De acordo com o presidente da Companhia de Gestão dos
Recursos Hídricos (Cogerh), João Lúcio, o aporte médio nos 23 anos de
monitoramento dos reservatórios é de 4 bilhões de metros cúbicos de água. Este
ano, foram 733 milhões. “Nunca havíamos chegado a esse nível. Estamos focando
no abastecimento humano para que possamos atravessar mais este ano”, indicou.
Entre as ações preventivas, que tiveram como base previsões
da Funceme, destaca-se a preservação dos açudes Maranguapinho e Orós. O
primeiro está com 80% da capacidade, citou João Lúcio. “Ele chegou a sangrar
duas vezes e nós reservamos a água para ser usada no momento mais difícil”,
explicou. O reservatório passará a abastecer Maranguape, na RMF, que atualmente
recebe água do Gavião.
Para 2017, conforme o presidente da Cogerh, a expectativa é
de que o Castanhão e o Orós, que somam hoje cerca de 900 milhões de metros
cúbicos de água, consigam dar conta do abastecimento. “Nosso plano é passar
este momento com reservas que cheguem até a quadra chuvosa do ano que vem”,
destacou.
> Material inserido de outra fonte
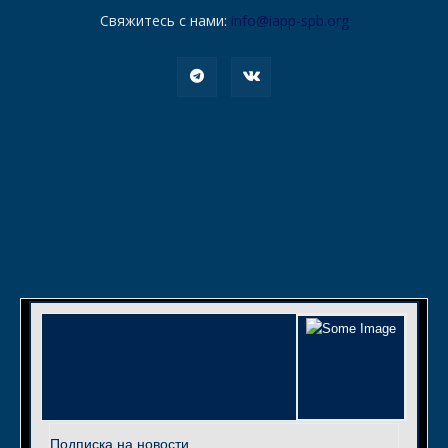
Свяжитесь с нами:
info@iapp-spb.org
Подписка на новости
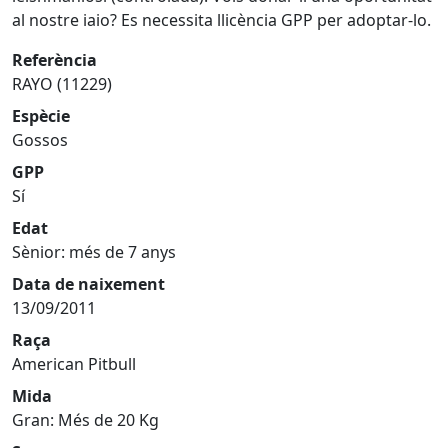
al nostre iaio? Es necessita llicència GPP per adoptar-lo.
Referència
RAYO (11229)
Espècie
Gossos
GPP
Sí
Edat
Sènior: més de 7 anys
Data de naixement
13/09/2011
Raça
American Pitbull
Mida
Gran: Més de 20 Kg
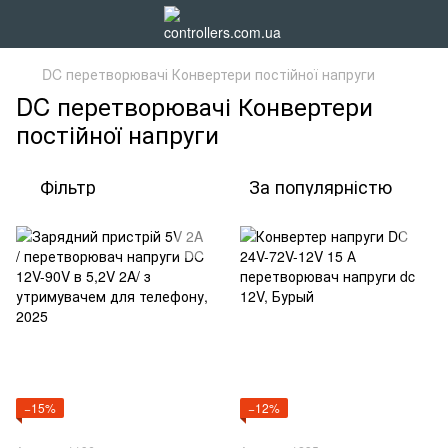
DC перетворювачі Конвертери постійної напруги
DC перетворювачі Конвертери
постійної напруги
Фільтр
За популярністю
−15%
−12%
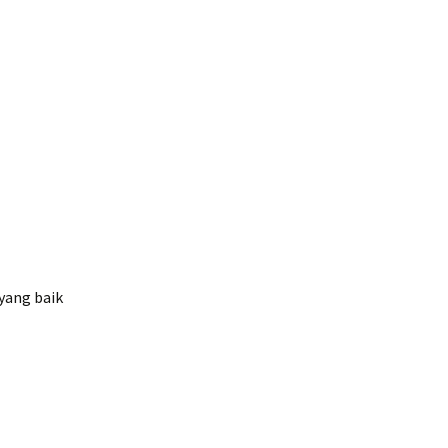
 yang baik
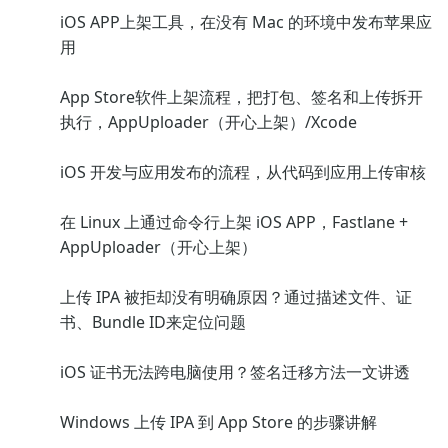
iOS APP上架工具，在没有 Mac 的环境中发布苹果应
用
App Store软件上架流程，把打包、签名和上传拆开
执行，AppUploader（开心上架）/Xcode
iOS 开发与应用发布的流程，从代码到应用上传审核
在 Linux 上通过命令行上架 iOS APP，Fastlane +
AppUploader（开心上架）
上传 IPA 被拒却没有明确原因？通过描述文件、证
书、Bundle ID来定位问题
iOS 证书无法跨电脑使用？签名迁移方法一文讲透
Windows 上传 IPA 到 App Store 的步骤讲解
Cálculos considerando os consumos residencial, industrial e das
atividades agropecuárias teriam garantido essa projeção.
Entre as ações de contingência, João Lúcio citou o reuso
das águas de lavagem dos filtros da Estação de Tratamento de Água (ETA) Gavião.
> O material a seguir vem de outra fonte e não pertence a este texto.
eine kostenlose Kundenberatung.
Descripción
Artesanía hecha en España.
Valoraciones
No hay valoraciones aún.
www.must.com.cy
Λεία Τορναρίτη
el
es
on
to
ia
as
A transposição do rio São Francisco também faz parte das ações que poderão dar
fôlego ao abastecimento frente à estiagem cearense. “O prazo de dezembro ou
janeiro (para que a água chegue ao Ceará) está mantido”, citou. Conforme O POVO
publicou no último sábado, 27, o Ministério da Integração diz que a
transposição será finalizada em dezembro próximo.
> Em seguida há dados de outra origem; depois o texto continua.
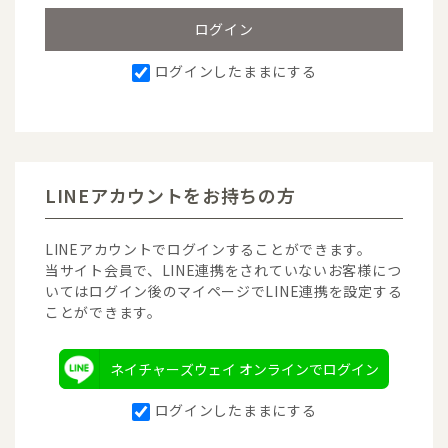
ログインしたままにする
LINEアカウントをお持ちの方
LINEアカウントでログインすることができます。
当サイト会員で、LINE連携をされていないお客様につ
いてはログイン後のマイページでLINE連携を設定する
ことができます。
ネイチャーズウェイ オンラインでログイン
ログインしたままにする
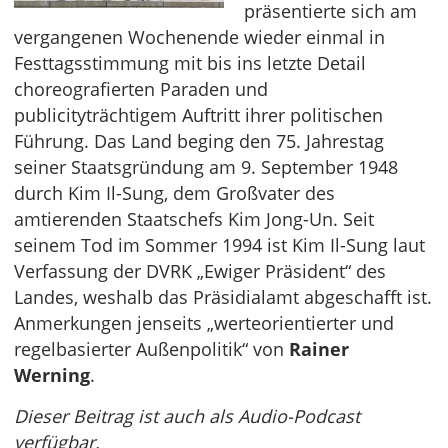
präsentierte sich am
vergangenen Wochenende wieder einmal in
Festtagsstimmung mit bis ins letzte Detail
choreografierten Paraden und
publicityträchtigem Auftritt ihrer politischen
Führung. Das Land beging den 75. Jahrestag
seiner Staatsgründung am 9. September 1948
durch Kim Il-Sung, dem Großvater des
amtierenden Staatschefs Kim Jong-Un. Seit
seinem Tod im Sommer 1994 ist Kim Il-Sung laut
Verfassung der DVRK „Ewiger Präsident“ des
Landes, weshalb das Präsidialamt abgeschafft ist.
Anmerkungen jenseits „werteorientierter und
regelbasierter Außenpolitik“ von
Rainer
Werning
.
Dieser Beitrag ist auch als Audio-Podcast
verfügbar.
Conforme dados do portal, 62 açudes estão com volume
inferior a 30%. Entre as 12 bacias hidrográficas, os piores percentuais de
volume são: Baixo Jaguaribe (0%), Sertões de Crateús (2,05%), Curu (2,29%),
Banabuiú (2,45%) e Acaraú (4,04%).
2017
Para o professor do Departamento de Engenharia Hidráulica e
Ambiental da UFC, Francisco de Assis Sousa Filho, o abastecimento em 2017 será
uma “loteria”. “Precisamos de um inverno fabuloso, porque todos os pequenos
açudes, que alimentam os grandes, estão secos”, citou. A previsão, ele diz, é
de que Castanhão e Orós cheguem, em meados de abril, a aproximadamente 500
milhões de metros cúbicos de água.
Ele avaliou ainda que a infraestrutura de recursos
hídricos, a gestão e as políticas de segurança social estão mitigando os
efeitos da seca. Mas alerta sobre a retirada de água em aquíferos ou infiltrada
no solo dos reservatórios. “Se passa um período mais prolongado, pode haver
dificuldade de continuar suprindo, porque o estoque vai diminuir”, ponderou.